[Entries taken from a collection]
== Segment start ==
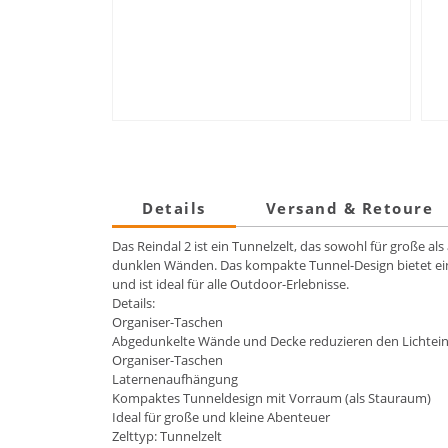
Details
Versand & Retoure
Das Reindal 2 ist ein Tunnelzelt, das sowohl für große al
dunklen Wänden. Das kompakte Tunnel-Design bietet eine
und ist ideal für alle Outdoor-Erlebnisse.
Details:
Organiser-Taschen
Abgedunkelte Wände und Decke reduzieren den Lichteinf
Organiser-Taschen
Laternenaufhängung
Kompaktes Tunneldesign mit Vorraum (als Stauraum)
Ideal für große und kleine Abenteuer
Zelttyp: Tunnelzelt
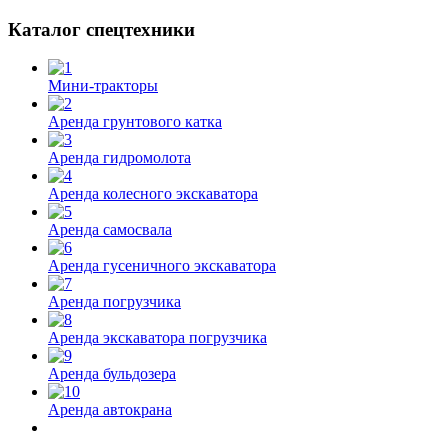
Каталог спецтехники
Мини-тракторы
Аренда грунтового катка
Аренда гидромолота
Аренда колесного экскаватора
Аренда самосвала
Аренда гусеничного экскаватора
Аренда погрузчика
Аренда экскаватора погрузчика
Аренда бульдозера
Аренда автокрана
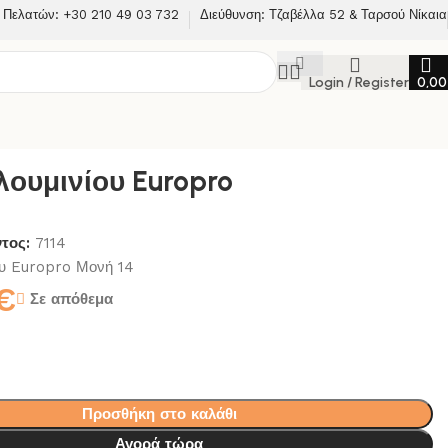
 Πελατών: +30 210 49 03 732
Διεύθυνση: Τζαβέλλα 52 & Ταρσού Νίκαια
Login / Register
0,0
λουμινίου Europro
ντος:
7114
ου Europro Μονή 14
€
Σε απόθεμα
Προσθήκη στο καλάθι
Αγορά τώρα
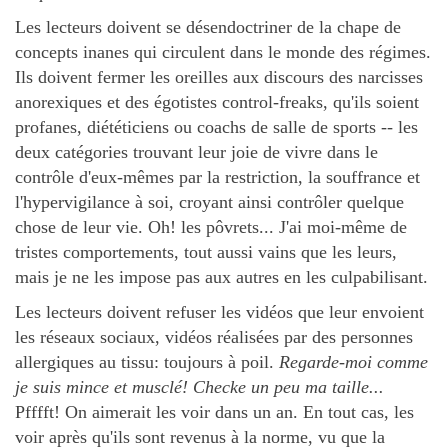
Les lecteurs doivent se désendoctriner de la chape de
concepts inanes qui circulent dans le monde des régimes.
Ils doivent fermer les oreilles aux discours des narcisses
anorexiques et des égotistes control-freaks, qu'ils soient
profanes, diététiciens ou coachs de salle de sports -- les
deux catégories trouvant leur joie de vivre dans le
contrôle d'eux-mêmes par la restriction, la souffrance et
l'hypervigilance à soi, croyant ainsi contrôler quelque
chose de leur vie. Oh! les pôvrets... J'ai moi-même de
tristes comportements, tout aussi vains que les leurs,
mais je ne les impose pas aux autres en les culpabilisant.
Les lecteurs doivent refuser les vidéos que leur envoient
les réseaux sociaux, vidéos réalisées par des personnes
allergiques au tissu: toujours à poil.
Regarde-moi comme
je suis mince et musclé! Checke un peu ma taille...
Pfffft! On aimerait les voir dans un an. En tout cas, les
voir après qu'ils sont revenus à la norme, vu que la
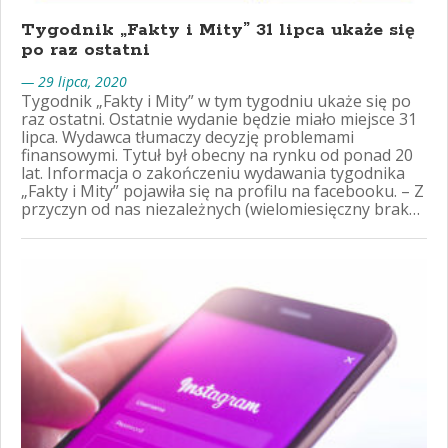
Tygodnik „Fakty i Mity” 31 lipca ukaże się
po raz ostatni
— 29 lipca, 2020
Tygodnik „Fakty i Mity” w tym tygodniu ukaże się po
raz ostatni. Ostatnie wydanie będzie miało miejsce 31
lipca. Wydawca tłumaczy decyzję problemami
finansowymi. Tytuł był obecny na rynku od ponad 20
lat. Informacja o zakończeniu wydawania tygodnika
„Fakty i Mity” pojawiła się na profilu na facebooku. – Z
przyczyn od nas niezależnych (wielomiesięczny brak…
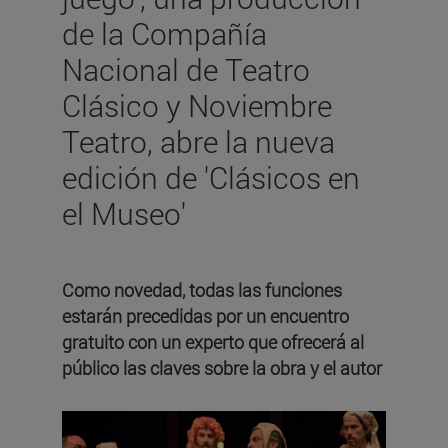
de la Compañía
Nacional de Teatro
Clásico y Noviembre
Teatro, abre la nueva
edición de 'Clásicos en
el Museo'
Como novedad, todas las funciones
estarán precedidas por un encuentro
gratuito con un experto que ofrecerá al
público las claves sobre la obra y el autor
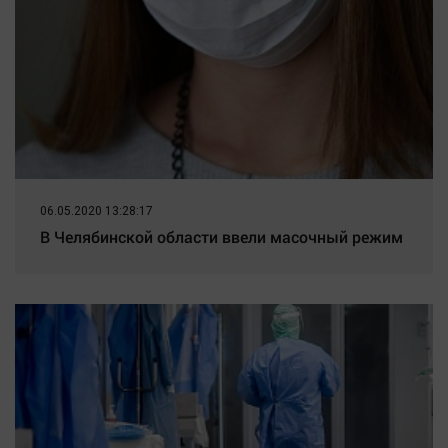
06.05.2020 13:28:17
В Челябинской области ввели масочный режим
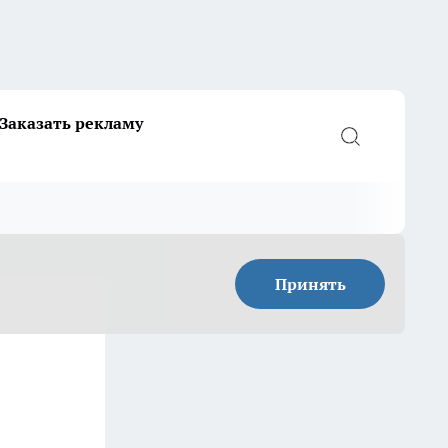
Заказать рекламу
Принять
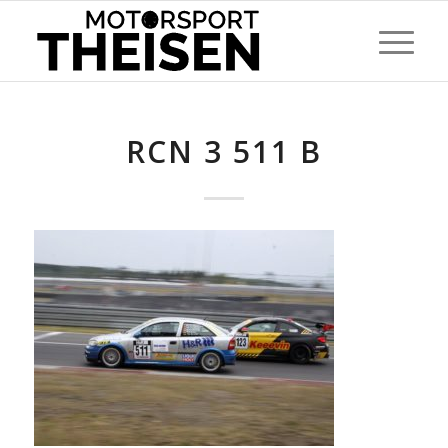
RCN 3 511 B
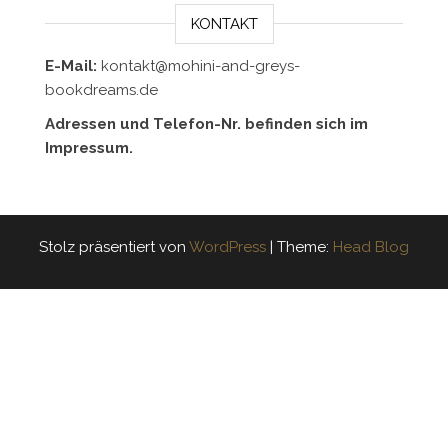
KONTAKT
E-Mail:
kontakt@mohini-and-greys-
bookdreams.de
Adressen und Telefon-Nr. befinden sich im
Impressum.
Stolz präsentiert von
WordPress
|
Theme:
Head Blog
== Segment end ==
*Assigned task*. What is needed here is an exact copy of all the entries, without the pictures.

*Answer to this exercise*.
Details
Versand & Retoure
Das Reindal 2 ist ein Tunnelzelt, das sowohl für große al
dunklen Wänden. Das kompakte Tunnel-Design bietet eine
und ist ideal für alle Outdoor-Erlebnisse.
Details:
Organiser-Taschen
Abgedunkelte Wände und Decke reduzieren den Lichteinf
Organiser-Taschen
Laternenaufhängung
Kompaktes Tunneldesign mit Vorraum (als Stauraum)
Ideal für große und kleine Abenteuer
Zelttyp: Tunnelzelt
Каталог спецтехники
Мини-тракторы
Аренда грунтового катка
Аренда гидромолота
Аренда колесного экскаватора
Аренда самосвала
Аренда гусеничного экскаватора
Аренда погрузчика
Аренда экскаватора погрузчика
Аренда бульдозера
Аренда автокрана
 Πελατών: +30 210 49 03 732
Διεύθυνση: Τζαβέλλα 52 & Ταρσού Νίκαια
Login / Register
0,0
λουμινίου Europro
ντος:
7114
ου Europro Μονή 14
€
Σε απόθεμα
Προσθήκη στο καλάθι
Αγορά τώρα
Les lecteurs doivent se désendoctriner de la chape de
concepts inanes qui circulent dans le monde des régimes.
Ils doivent fermer les oreilles aux discours des narcisses
anorexiques et des égotistes control-freaks, qu'ils soient
profanes, diététiciens ou coachs de salle de sports -- les
deux catégories trouvant leur joie de vivre dans le
contrôle d'eux-mêmes par la restriction, la souffrance et
l'hypervigilance à soi, croyant ainsi contrôler quelque
chose de leur vie. Oh! les pôvrets... J'ai moi-même de
tristes comportements, tout aussi vains que les leurs,
mais je ne les impose pas aux autres en les culpabilisant.
Les lecteurs doivent refuser les vidéos que leur envoient
les réseaux sociaux, vidéos réalisées par des personnes
allergiques au tissu: toujours à poil.
Regarde-moi comme
je suis mince et musclé! Checke un peu ma taille...
Pfffft! On aimerait les voir dans un an. En tout cas, les
voir après qu'ils sont revenus à la norme, vu que la
Tygodnik „Fakty i Mity” 31 lipca ukaże się
po raz ostatni
— 29 lipca, 2020
Tygodnik „Fakty i Mity” w tym tygodniu ukaże się po
raz ostatni. Ostatnie wydanie będzie miało miejsce 31
lipca. Wydawca tłumaczy decyzję problemami
finansowymi. Tytuł był obecny na rynku od ponad 20
lat. Informacja o zakończeniu wydawania tygodnika
„Fakty i Mity” pojawiła się na profilu na facebooku. – Z
przyczyn od nas niezależnych (wielomiesięczny brak…
de la Compañía
Nacional de Teatro
Clásico y Noviembre
Teatro, abre la nueva
edición de 'Clásicos en
el Museo'
Como novedad, todas las funciones
estarán precedidas por un encuentro
gratuito con un experto que ofrecerá al
público las claves sobre la obra y el autor
06.05.2020 13:28:17
В Челябинской области ввели масочный режим
Заказать рекламу
Принять
RCN 3 511 B
KONTAKT
E-Mail:
kontakt@mohini-and-greys-
bookdreams.de
Adressen und Telefon-Nr. befinden sich im
Impressum.
Stolz präsentiert von
WordPress
|
Theme:
Head Blog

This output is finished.